CVE-2025-24016

Nome do Software Vulnerável e Versões Afetadas Versões do Wazuh de 4.4.0 a 4.9.1

Descrição O Wazuh, uma plataforma utilizada para prevenção, detecção e resposta a ameaças, é afetado por uma vulnerabilidade de desserialização insegura. Esta falha, que potencialmente permite a execução remota de código, decorre da desserialização insegura de parâmetros da DistributedAPI utilizando a função as wazuh object (localizada em framework/wazuh/core/cluster/common.py).
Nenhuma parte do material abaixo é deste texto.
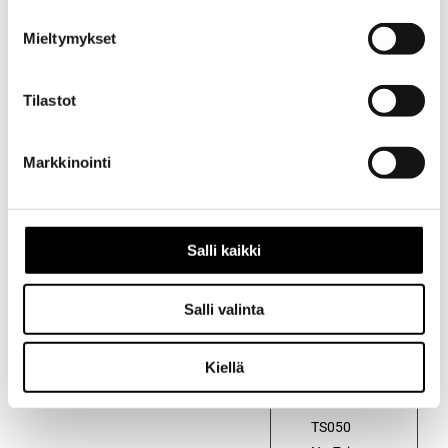
Mieltymykset
Tilastot
Markkinointi
Kuvaus
Kuvaus
Salli kaikki
1:43
mittasuhteen
pienoismalli
Salli valinta
kilpa-
autosta
Kiellä
TOYOTA
HYBRID
TS050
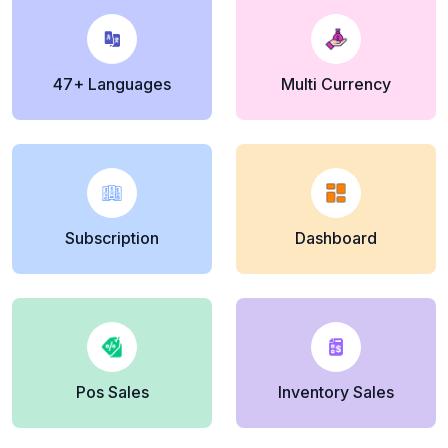
47+ Languages
Multi Currency
Subscription
Dashboard
Pos Sales
Inventory Sales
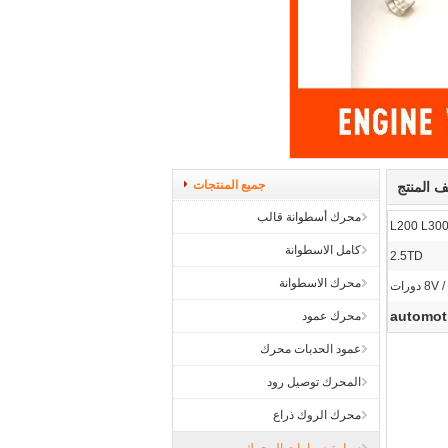
جميع المنتجات
 المنتج
محرك أسطوانة قالب
كامل الاسطوانة
2.5TD
محرك الاسطوانة
8V  دورات
automot
محرك عمود
عمود الحدبات محرك
المحرك توصيل رود
محرك الروك ذراع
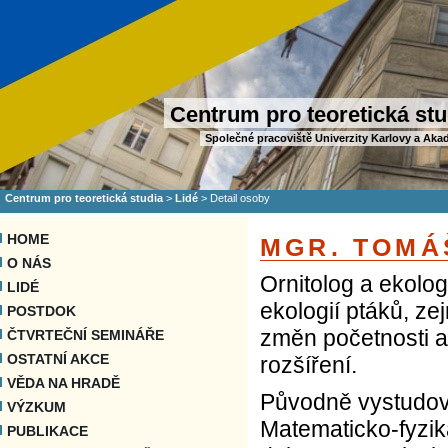
Centrum pro teoretická stu
Společné pracoviště Univerzity Karlovy a Aka
Centrum pro teoretická studia
>
Lidé
>
Detail osoby
HOME
MGR. TOMÁ
O NÁS
Ornitolog a ekolo
LIDÉ
ekologií ptáků, ze
POSTDOK
změn početnosti a
ČTVRTEČNÍ SEMINÁŘE
OSTATNÍ AKCE
rozšíření.
VĚDA NA HRADĚ
Původně vystudova
VÝZKUM
Matematicko-fyzik
PUBLIKACE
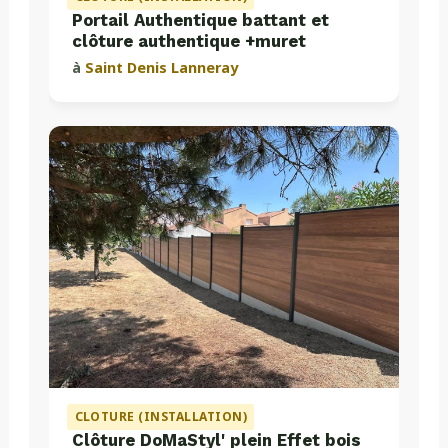
Portail Authentique battant et
clôture authentique +muret
à
Saint Denis Lanneray
CLOTURE (INSTALLATION)
Clôture DoMaStyl' plein Effet bois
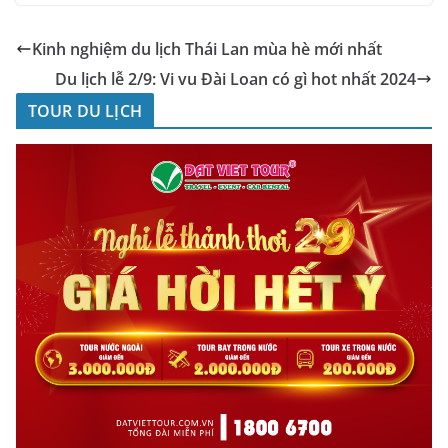
Kinh nghiệm du lịch Thái Lan mùa hè mới nhất
Du lịch lễ 2/9: Vi vu Đài Loan có gì hot nhất 2024
TOUR DU LỊCH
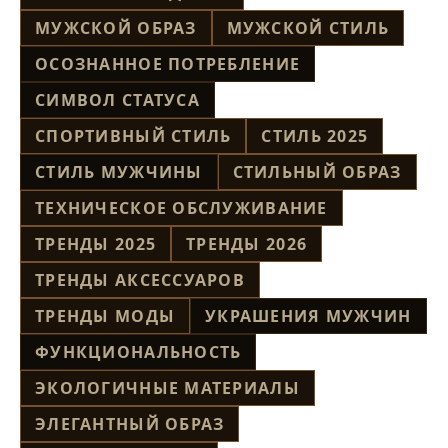
МУЖСКОЙ ОБРАЗ
МУЖСКОЙ СТИЛЬ
ОСОЗНАННОЕ ПОТРЕБЛЕНИЕ
СИМВОЛ СТАТУСА
СПОРТИВНЫЙ СТИЛЬ
СТИЛЬ 2025
СТИЛЬ МУЖЧИНЫ
СТИЛЬНЫЙ ОБРАЗ
ТЕХНИЧЕСКОЕ ОБСЛУЖИВАНИЕ
ТРЕНДЫ 2025
ТРЕНДЫ 2026
ТРЕНДЫ АКСЕССУАРОВ
ТРЕНДЫ МОДЫ
УКРАШЕНИЯ МУЖЧИН
ФУНКЦИОНАЛЬНОСТЬ
ЭКОЛОГИЧНЫЕ МАТЕРИАЛЫ
ЭЛЕГАНТНЫЙ ОБРАЗ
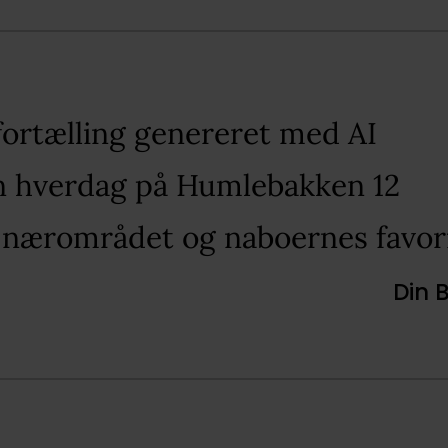
fortælling genereret med AI​
in hverdag på Humlebakken 12​
 nærområdet og naboernes favori
Din 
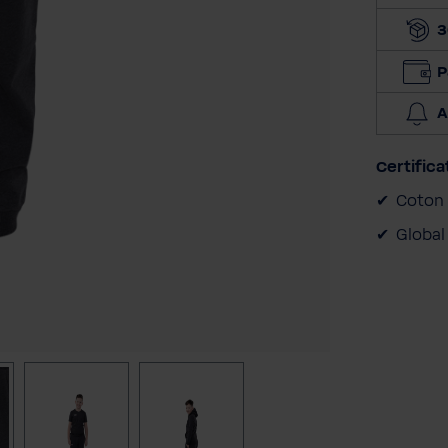
3
P
A
Certifica
Coton 
Global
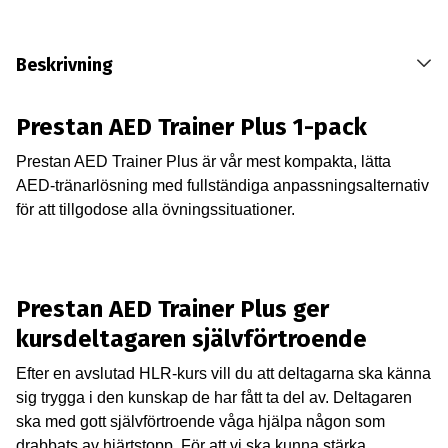
Beskrivning
Prestan AED Trainer Plus 1-pack
Prestan AED Trainer Plus är vår mest kompakta, lätta
AED-tränarlösning med fullständiga anpassningsalternativ
för att tillgodose alla övningssituationer.
Prestan AED Trainer Plus ger
kursdeltagaren självförtroende
Efter en avslutad HLR-kurs vill du att deltagarna ska känna
sig trygga i den kunskap de har fått ta del av. Deltagaren
ska med gott självförtroende våga hjälpa någon som
drabbats av hjärtstopp. För att vi ska kunna stärka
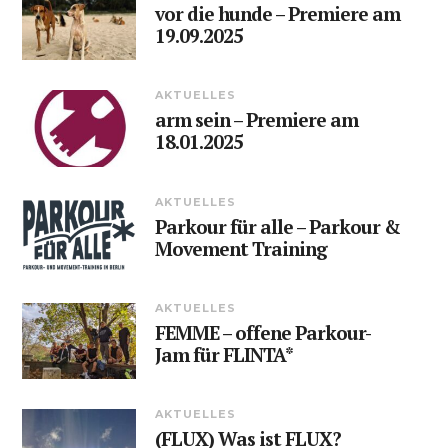
vor die hunde – Premiere am
19.09.2025
AKTUELLES
arm sein – Premiere am
18.01.2025
AKTUELLES
Parkour für alle – Parkour &
Movement Training
AKTUELLES
FEMME – offene Parkour-
Jam für FLINTA*
AKTUELLES
(FLUX) Was ist FLUX?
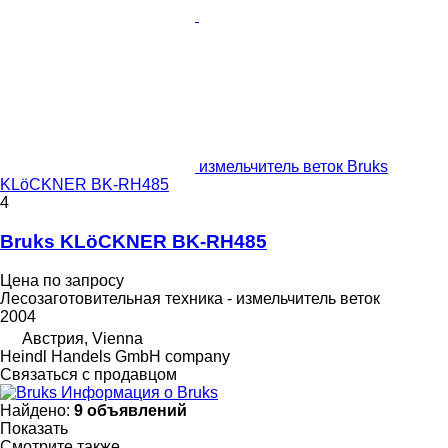
измельчитель веток Bruks
KLöCKNER BK-RH485
4
Bruks KLöCKNER BK-RH485
Цена по запросу
Лесозаготовительная техника - измельчитель веток
2004
Австрия, Vienna
Heindl Handels GmbH company
Связаться с продавцом
Информация о Bruks
Найдено:
9 объявлений
Показать
Смотрите также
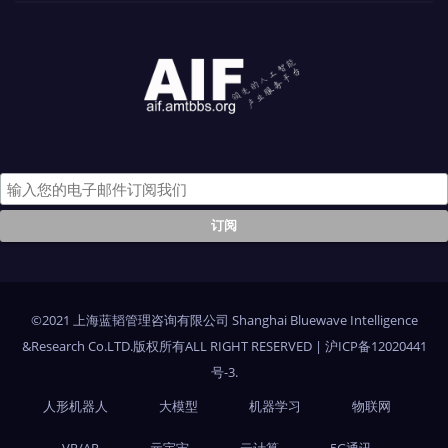
©2021 上海蓝韬管理咨询有限公司 Shanghai Bluewave Intelligence
&Research Co.LTD.版权所有ALL RIGHT RESERVED
|
沪ICP备12020441
号-3
.
人形机器人
大模型
机器学习
物联网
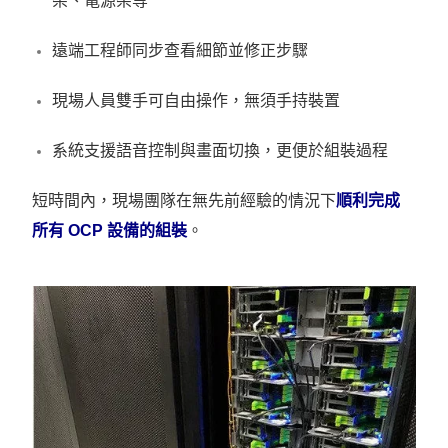
架、電源架等
遠端工程師同步查看細節並修正步驟
現場人員雙手可自由操作，無須手持裝置
系統支援語音控制與畫面切換，更便於組裝過程
短時間內，現場團隊在無先前經驗的情況下
順利完成
所有 OCP 設備的組裝
。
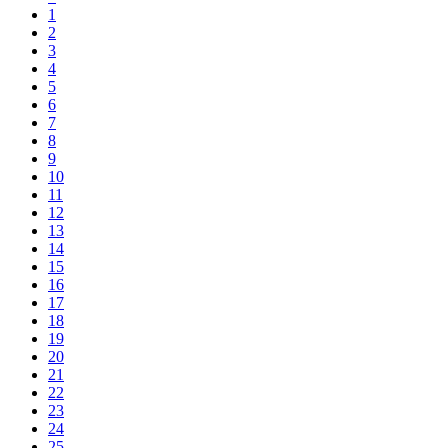
1
2
3
4
5
6
7
8
9
10
11
12
13
14
15
16
17
18
19
20
21
22
23
24
25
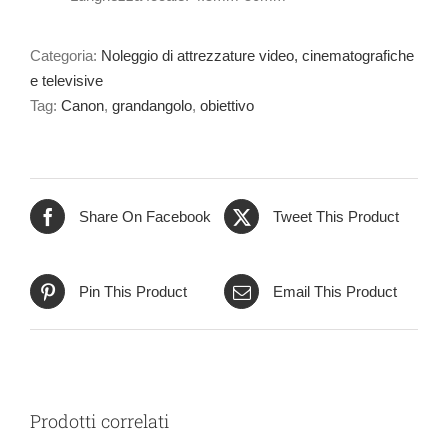
Categoria:
Noleggio di attrezzature video, cinematografiche
e televisive
Tag:
Canon
,
grandangolo
,
obiettivo
Share On Facebook
Tweet This Product
Pin This Product
Email This Product
Prodotti correlati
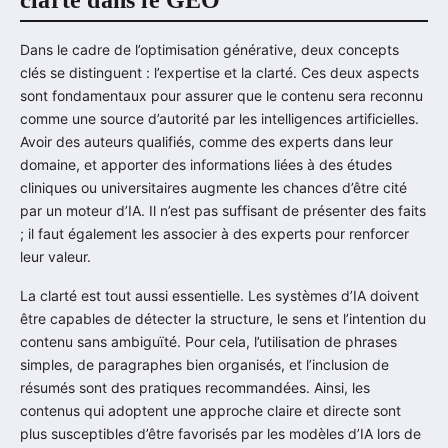
Dans le cadre de l’optimisation générative, deux concepts
clés se distinguent : l’expertise et la clarté. Ces deux aspects
sont fondamentaux pour assurer que le contenu sera reconnu
comme une source d’autorité par les intelligences artificielles.
Avoir des auteurs qualifiés, comme des experts dans leur
domaine, et apporter des informations liées à des études
cliniques ou universitaires augmente les chances d’être cité
par un moteur d’IA. Il n’est pas suffisant de présenter des faits
; il faut également les associer à des experts pour renforcer
leur valeur.
La clarté est tout aussi essentielle. Les systèmes d’IA doivent
être capables de détecter la structure, le sens et l’intention du
contenu sans ambiguïté. Pour cela, l’utilisation de phrases
simples, de paragraphes bien organisés, et l’inclusion de
résumés sont des pratiques recommandées. Ainsi, les
contenus qui adoptent une approche claire et directe sont
plus susceptibles d’être favorisés par les modèles d’IA lors de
Um atacante pode explorar isso injetando um dicionário não sanitizado em uma requisição ou resposta DAPI, forjando uma exceção não tratada (unhandled exc) para executar código Python arbitrário. A vulnerabilidade pode ser acionada por qualquer pessoa com acesso à API ou, em determinadas configurações, até mesmo por um agente comprometido. Múltiplas botnets Mirai estão explorando ativamente esta vulnerabilidade, resultando em ataques DDoS. O endpoint da API /security/user/authenticate/run as é um alvo para exploração. A vulnerabilidade está sendo ativamente explorada em ambientes reais.

Recomendações Atualize o Wazuh para a versão 4.9.1 ou superior. Restrinja o acesso à API a redes confiáveis e imponha autenticação rigorosa. Monitore regularmente os logs em busca de atividade suspeita. Proteja as configurações do agente para prevenir exploração a partir de endpoints comprometidos.